Edit: You have now edited the code to have a totally different meaning. Still, the reason that "hello world" is not displayed is that the the output buffer has not been flushed. Try addinig

fflush( stdout );

after the printf.

Regarding locating the source of the problem you have a couple of choices:

• liberally sprinkle printfs through your code using the __FILE__ and __LINE__ C macros
• learn to use your debugger - if your platform supports core dumps, you can use the core image to find where the error is.

printf writes to stdout, which is buffered. Sometimes that buffer doesn't get flushed before your program crashes so you never see the output. Two ways to avoid this:

1. use fprintf( stderr, "error string" ); since stderr is not buffered.
2. add a call to fflush( stdout ); after the printf call.

As Neil and others have said, the code as written is fine. That is, until you start modifying the buffer that testChar points to.
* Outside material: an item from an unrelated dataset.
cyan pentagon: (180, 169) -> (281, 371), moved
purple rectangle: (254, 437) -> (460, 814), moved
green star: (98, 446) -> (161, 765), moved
The output is buffered by default, the segfault occurs before the output is actually written to stdout. Try:

fprintf(stderr, "hello, world\n");

(stderr is unbuffered by default.)

"As in, an easy/intuitive way to find the line of code that is a problem?"

Use gdb (or any other debugger).

To find where your program seg faults you compile it with -g option (to include debugging symbols) run your application from gdb, it will stop on seg fault.

You can then look at backtrace with bt command to see at which point you got the seg fault.

example:

> gdb ./x
(gdb) r
Starting program: /proj/cpp/arr/x 
Program received signal EXC_BAD_ACCESS, Could not access memory.
Reason: KERN_PROTECTION_FAILURE at address: 0x00000000
0x000019a9 in willfail () at main.cpp:22
22          *a = 3;
(gdb) bt
#0  0x000019a9 in willfail () at main.cpp:22
#1  0x00001e32 in main () at main.cpp:49
(gdb) 

You have two problems. The first is that your (original) code won't segfault. It's perfectly valid to assign that string constant to a char pointer. But let's leave that aside for now and pretend you had put something there that would segfault.

Then it's usually a matter of buffers, the one in the C runtime library and the one in the OS itself. You need to flush them.

The easiest way to do that was (in UNIX, not entirely certain about the fsync in Linux but you should be guaranteed that this wil happen eventually unless the system itself goes down):

printf ("DEBUG point 72\n"); fflush (stdout); fsync (fileno (stdout));

I've done this often in UNIX and it ensures that the C runtime libraries are flushed to UNIX (fflush) and the UNIX buffers are sync'ed to disk (fsync), useful if stdout is not a terminal device or you're doing it for a different file handle.

void* test;

printf("hello world");
test[5] = 234;

Its likely that "hello world" is being buffered by the system somewhere and is not immediately printed to the screen. Its stored waiting for a chance for whatever process/thread/whatever is in charge of screen writing can have a chance to process it. And while its waiting (and possibly buffering other data to output) you're function is finishing. It comes over the illegal access and segfaults.